Most of all, reading even the minor parts is fun, as long as Shadow is the POV. It’s the kind of book where Gaiman could have written about Shadow doing pretty mundane activities like buying stuff (and he actually did) and it’s entertaining. Even if there are no surprises, the writing manages to suck you in. This new edition is worth reading not because of the new material, which you probably won’t recognize anyway, but because it’s a great book that is fun to reread.

Alien Shooter (2003)

Alien Shooter is an isometric shooter by Russian developer Sigma Team. The best way to describe the game would be, the gameplay of Serious Sam in an isometric perspective with the art sensibilities of Fallout (to some degree). Though, while that may sound great, the game lacks serious polish. Pathfinding is horrible and next to useless, even moving among normal stuff standing around in the levels can get your characters stuck for some time (while the animations of your character looks seriously bonkers).

Balance is seriously lacking as well. While the initial levels can be easily beaten, after some time the game just starts throwing monsters en mass at you. It’s pretty obvious why the developer has put the cheat codes on the official game page for Alien Shooter. Another issue is that the levels look pretty much the same, monster variety is low and the mission in each level is either kill all monster or just blow up the monster generators.

All that aside, the game manages to be entertaining of sorts. Blowing up wave after wave of monsters with your weapons and painting the floor red with their remains is just as fun as killing monster in old-school first person shooters.
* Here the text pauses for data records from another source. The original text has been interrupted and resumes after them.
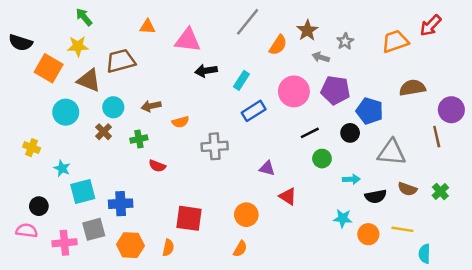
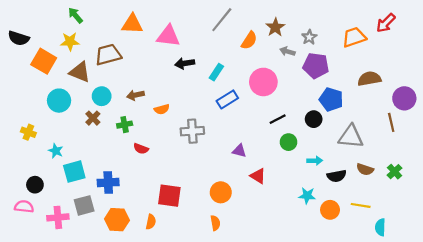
orange triangle: (147, 27) -> (132, 24), size x1.5
purple pentagon: (335, 90) -> (316, 66), moved
orange semicircle: (240, 249) -> (215, 223), turned -40

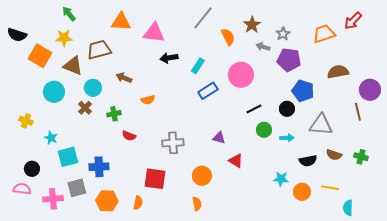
orange semicircle: (249, 40) -> (228, 37), turned -60
brown arrow: (136, 95) -> (124, 78), moved, turned 35
gray cross: (192, 131) -> (173, 143), moved
cyan arrow: (315, 161) -> (287, 138), moved
green cross: (395, 172) -> (361, 157), turned -32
It’s mindless fun, sure, but fun nonetheless.

Ghost Rider: Road to Damnation (2005-2006)

At the end of the Grayson’s series Blaze was riding into the sunset with the girl he won, Ennis’ series starts with the Ghost Rider trying to leave hell. I have no idea whether I’ve missed a connecting annual or special or whether both series, since they were published under the Marvel Knights logo are out-of-continuity.

Ennis’ series revisits themes he already used in Preacher, Hellblazer and a few other comics (Hell vs Heaven, both are sort of evil and use humans as cannon fodder, some of the devil/angel try something different) and since he really hasn’t anything new to say, merely makes a violent, comical gorefest with Ghost Rider playing the unwitting pawn devils and angels.

The comic gives off the vibe that Ennis would rather have done something different with his time but needed the money. It’s enjoyable in a stupid kind of way, but not really all that good. And it’s sad that Ennis’ wrote Ghost Rider like a bit of an idiot, which is completely contrary to everything that came before.

Ghost Rider: The Hammer Lane (2001-2002)

This one I tried reading, but only did one issue completely and skimmed the rest of the series. It’s basically Johny Blaze as a whiny emo who want to be left alone from the Ghost Rider and who subsequently has to learn to live with his demon and get happy again. Not the best way to approach a comic about a motorbike riding demon, but what really sinks the boat here is the awful writing that reads like someone got his first try at doing a comic here.

Time Pygmy (2010)

tinypygmy

Time Pygmy was an entry in the 19th Ludum Dare game contest, which had the theme discovery. You play a small stone-age pygmy who ventures into the future through a portal. He arrives in 1981 in a house and has to discover various concepts until he has to go back to the past. The biggest draw of the game is the beautiful pixel art. Depending on how much you like experimenting with various things and see what happens, you like the simplified, adventure inspired gameplay.

Each time you try to do something new, your little pygmy discovers something. From fear of heights to realizing that cars can be easily destroyed, the discoveries cover the entire range from mundane to ludicrous to the symbolic. Some of the discoveries are obvious, other come completely out of the blue and require the lateral thinking typical for bad adventures (girl into the fridge is either a really evil reference or just mad puzzle design). Despite the four minute time limit, the game is short on replay value once you’ve seen everything, but it’s at least worth one play.